I remember one day – actually, ‘remember’ is the wrong word; it’s a day that’s tattooed on my mind for all eternity. It was only my second day of actual filming, and we were doing a scene between Rory and his mother, Penny, played by Lesley. Rory was an angry kid. I mean really, bitterly angry. So angry that he kicked out at every opportunity. Overweight, friendless, living on a council estate, he was a victim of his own loneliness. And the lonelier he was, the angrier he got, and vice-versa. He was big, ungainly and clumsy. Finally, in the second half of the film, he suffers a heart attack.
So, we were doing a scene in which Rory and his mum come out of a lift in the high-rise block of flats they live in. This was a real block on a disused estate. The art department managed to create the feeling that the entire block was lived in; every flat we used was fully functional so they all felt like real homes. Everything worked, from the plumbing to the lights to the cookers.

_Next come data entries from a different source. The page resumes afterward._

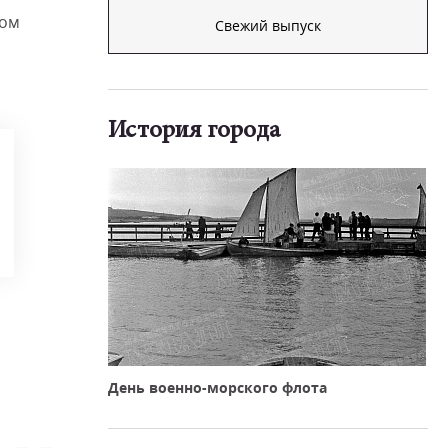
том
Свежий выпуск
История города
День военно-морского флота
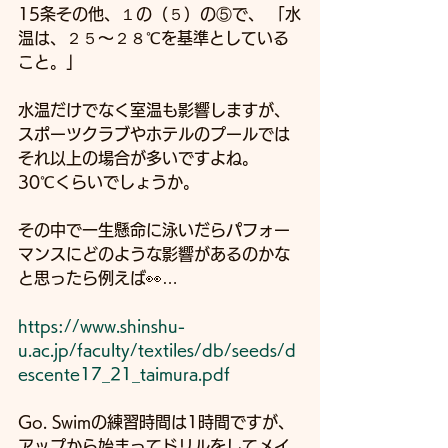
15条その他、１の（５）の⑤で、 「水
温は、２５～２８℃を基準としている
こと。」
水温だけでなく室温も影響しますが、
スポーツクラブやホテルのプールでは
それ以上の場合が多いですよね。
30℃くらいでしょうか。
その中で一生懸命に泳いだらパフォー
マンスにどのような影響があるのかな
と思ったら例えば👀…
https://www.shinshu-
u.ac.jp/faculty/textiles/db/seeds/d
escente17_21_taimura.pdf
Go. Swimの練習時間は1時間ですが、
アップから始まってドリルをしてメイ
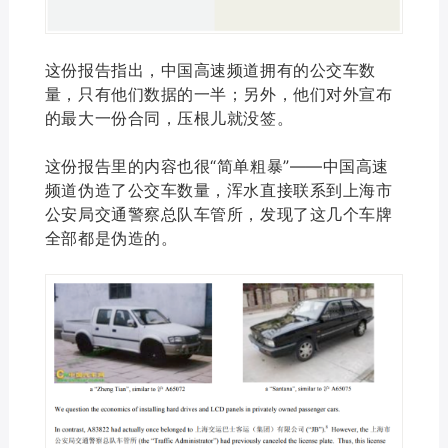
这份报告指出，中国高速频道拥有的公交车数
量，只有他们数据的一半；另外，他们对外宣布
的最大一份合同，压根儿就没签。
这份报告里的内容也很“简单粗暴”——中国高速
频道伪造了公交车数量，浑水直接联系到上海市
公安局交通警察总队车管所，发现了这几个车牌
全部都是伪造的。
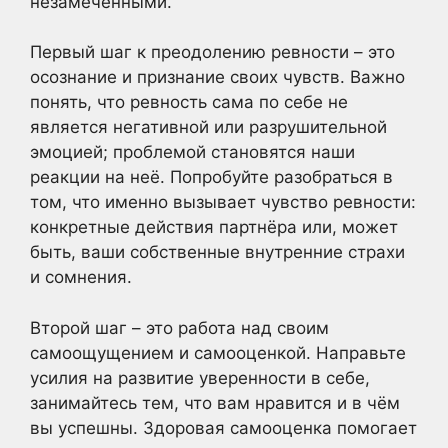
незамеченными.
Первый шаг к преодолению ревности – это
осознание и признание своих чувств. Важно
понять, что ревность сама по себе не
является негативной или разрушительной
эмоцией; проблемой становятся наши
реакции на неё. Попробуйте разобраться в
том, что именно вызывает чувство ревности:
конкретные действия партнёра или, может
быть, ваши собственные внутренние страхи
и сомнения.
Второй шаг – это работа над своим
самоощущением и самооценкой. Направьте
усилия на развитие уверенности в себе,
занимайтесь тем, что вам нравится и в чём
вы успешны. Здоровая самооценка помогает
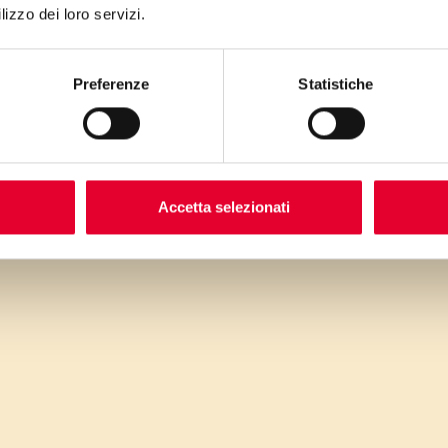
lizzo dei loro servizi.
Preferenze
Statistiche
Ri
ne
Accetta selezionati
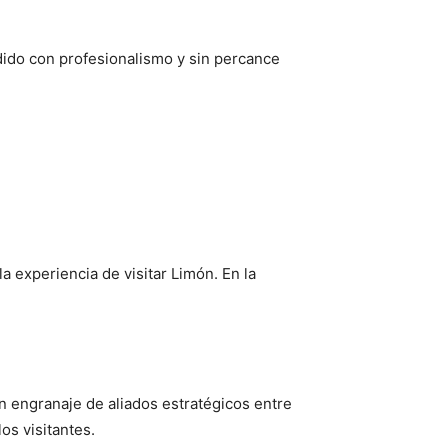
dido con profesionalismo y sin percance
a experiencia de visitar Limón. En la
n engranaje de aliados estratégicos entre
os visitantes.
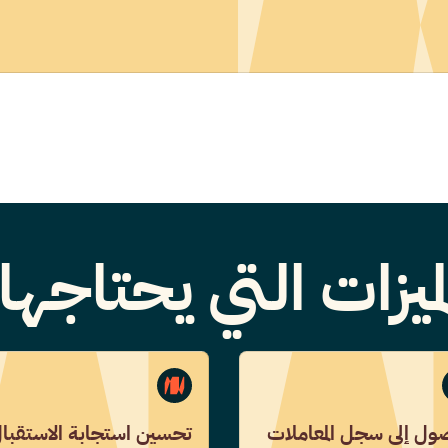
ميزات التي يحتاجه
ول إلى سجل المعاملات
تحسين استجابة الاستقبا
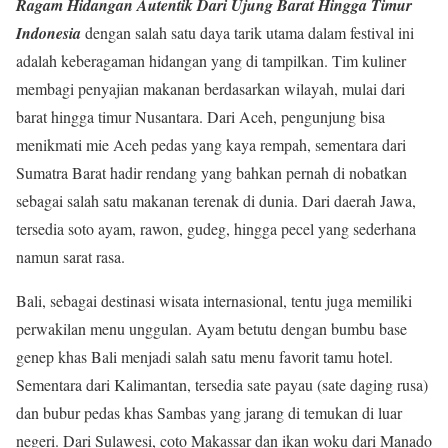
Ragam Hidangan Autentik Dari Ujung Barat Hingga Timur
Indonesia
dengan salah satu daya tarik utama dalam festival ini
adalah keberagaman hidangan yang di tampilkan. Tim kuliner
membagi penyajian makanan berdasarkan wilayah, mulai dari
barat hingga timur Nusantara. Dari Aceh, pengunjung bisa
menikmati mie Aceh pedas yang kaya rempah, sementara dari
Sumatra Barat hadir rendang yang bahkan pernah di nobatkan
sebagai salah satu makanan terenak di dunia. Dari daerah Jawa,
tersedia soto ayam, rawon, gudeg, hingga pecel yang sederhana
namun sarat rasa.
Bali, sebagai destinasi wisata internasional, tentu juga memiliki
perwakilan menu unggulan. Ayam betutu dengan bumbu base
genep khas Bali menjadi salah satu menu favorit tamu hotel.
Sementara dari Kalimantan, tersedia sate payau (sate daging rusa)
dan bubur pedas khas Sambas yang jarang di temukan di luar
negeri. Dari Sulawesi, coto Makassar dan ikan woku dari Manado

Rory and his mum had to walk along an open balcony to their front door. Rory goes to open the door, finds it locked and then just loses i
t. He starts banging his fist against the door, banging and banging, then yelling at his sister inside to open it. We had rehearsed this over and over again, the improvisation gradually being scaled down until we all knew exactly how the scene worked. Every gesture and every expression had been practised to the point where they felt as natural as possible and had the sense of authenticity that is the hallmark of all Mike’s films. Only, in my case, it wasn’t quite as authentic as I thought. The line I had was simple: ‘What’s she doing?’ The words were supposed to spill from my mouth like stones – angry, frustrated, totally raw.
Mike led us into the scene in his usual fashion, which is completely unlike any other: he’ll quietly tell you to get into character and then actually give you the time to do so. Then, after that preparation time, comes the measured sound of ‘Turn over the camera, cameras at speed and … action.’ By the time you start rolling, the entire crew is absolutely focused, working as one cohesive unit.
So, I’m hammering on the door and Lesley’s telling me to stop but I keep on banging, ignoring her, and then I spit out my line.
‘Well,’ I said, ‘what she’s doing?’
‘Cut.’ Mike stopped the cameras. And then he laid into me. Day two of filming and he’s tearing this massive strip off me in front of the whole crew.
‘Well!’ he said. ‘What’s “well”? What’re you saying “well” for? Where does that fit? Well’s not right. Well’s not motivated.’ He shook his head and told me to ‘concentrate’. Then he turned to the crew. ‘Sorry, everyone, we’re going to have to go again.’